26146b4a-64b3-41be-a7ce-8c1c38641ca8 commented 7 years ago

Context: I have a script which checks out a software release (tagged git revision) and builds an archive to distribute to end users. One goal of this script is that the archive is reproducible, ie if the script is run twice (at different times, on different machines, by different people) it produces bit-for-bit identical output, and thus also has the same SHA-256 hash.

Mostly this works great, using the TarInfo feature of tarfile.py to set the uid/gid/mtime to fixed values. Except I also want to compress the archive, and tarfile calls time.time() to find out the timestamp that will be embedded in the gzip header. This breaks my carefully deterministic output.
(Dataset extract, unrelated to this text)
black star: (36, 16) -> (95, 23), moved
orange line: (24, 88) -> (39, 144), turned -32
I would like it if tarfile accepted an additional keyword that allowed overriding the time value for the gzip header. As it is I just hack around it with

def null_time():
    return 0
time.time = null_time

which does work but is also horrible.

Alternately, tarfile could just always set the timestamp header to 0 and avoid having its output depend on the current clock. I doubt anyone would notice.
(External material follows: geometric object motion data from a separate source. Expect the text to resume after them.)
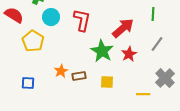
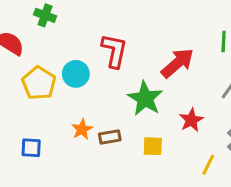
cyan circle: (51, 17) -> (76, 74), moved
red star: (129, 54) -> (191, 120), moved
yellow line: (143, 94) -> (208, 165), turned -64

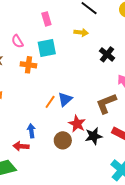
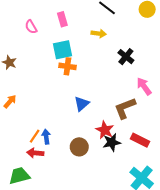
pink semicircle: (17, 41) -> (31, 27), moved
orange cross: (28, 65) -> (67, 66), moved
orange line: (50, 102) -> (35, 136), moved
red star: (77, 124) -> (105, 130), moved

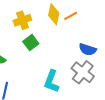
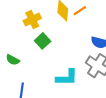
cyan L-shape: (51, 81) -> (67, 78), turned -105

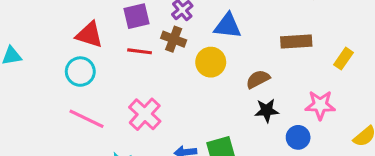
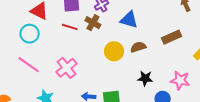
brown rectangle: (296, 42) -> (171, 37), turned -30
yellow circle: (211, 62) -> (114, 51), moved
brown semicircle: (258, 79) -> (138, 47), moved

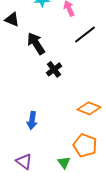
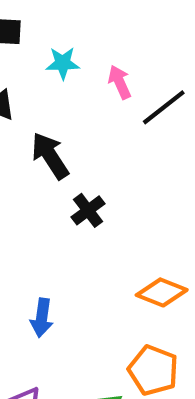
black line: (85, 34) -> (164, 107), moved

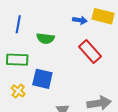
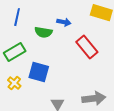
blue arrow: (80, 20) -> (64, 22), moved
green rectangle: (17, 60) -> (15, 52), turned -35

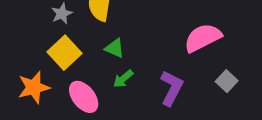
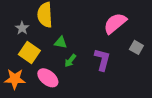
orange star: (34, 87) -> (15, 79), turned 30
The script in question is here https://github.com/randombit/botan/blob/master/src/scripts/dist.py

My script uses Python2 for various reasons, but it seems the same problem affects even the tarfile.py in latest Python3. I would be willing to try writing a patch for this, if anything along these lines might be accepted.

Thanks.

ef46bb13-8e88-4488-a20f-75e542f6f274 commented 6 years ago

This affects me too.

vadmium commented 6 years ago

Perhaps you can compress the tar file using the “gzip.GzipFile” class. It accepts a custom “mtime” parameter (see bpo-4272, added in 2.7 and 3.1+):

>>> gztar = BytesIO()
>>> tar = GzipFile(fileobj=gztar, mode="w", mtime=0)
>>> tarfile.open(fileobj=tar, mode="w|").close()
>>> tar.close()
>>> gztar.getvalue().hex()
'1f8b08000000000002ffedc1010d000000c2a0f74f6d0e37a00000000000000000008037039ade1d2700280000'

However, “tarfile.open” accepts a “compresslevel” argument for two of the compressors, so you could argue it is okay to add another argument to pass to the gzip compressor.
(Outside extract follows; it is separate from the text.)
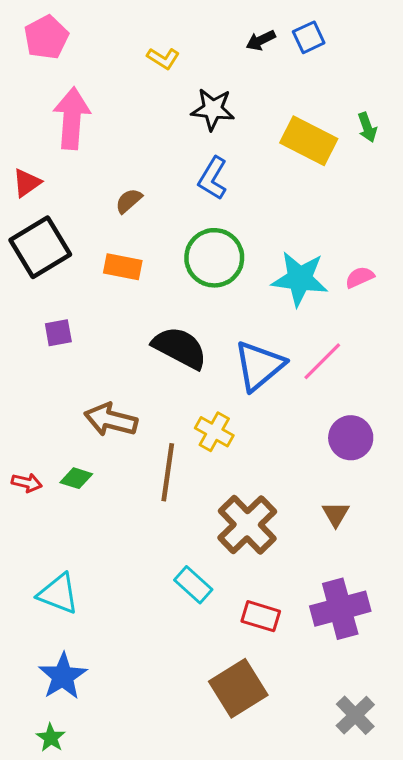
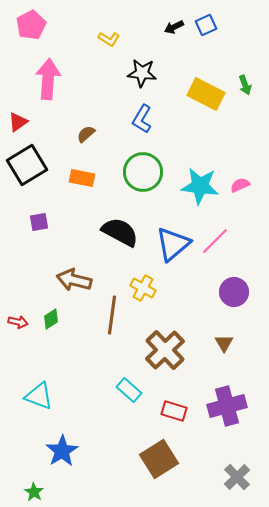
green diamond: (76, 478) -> (51, 319), turned -50
blue star: (63, 676) -> (62, 451), moved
b89a0587-9429-4eb4-bd56-1bb69925b367 commented 4 years ago

I have the same issue. The timestamp is inserted here: https://github.com/python/cpython/blob/802726acf6048338394a6a4750835c2cdd6a947b/Lib/tarfile.py#L419-L420

Because I noticed the timestamp was not included in the timestamp, I could zero it by doing:

with open(gzipped_tarball,"r+b") as f:
    f.seek(4, 0)
    f.write(b"\x00\x00\x00\x00")
b89a0587-9429-4eb4-bd56-1bb69925b367 commented 4 years ago

My previous comment should have contained:

Because I noticed the timestamp was not included in the CRC, ...

ncoghlan commented 1 month ago

Also see #120036

(although the simplest current resolution to this reproducibility issue is to use a wrapper compression format other than gzip that doesn't add an extra timestamp in the compression header, such as xz)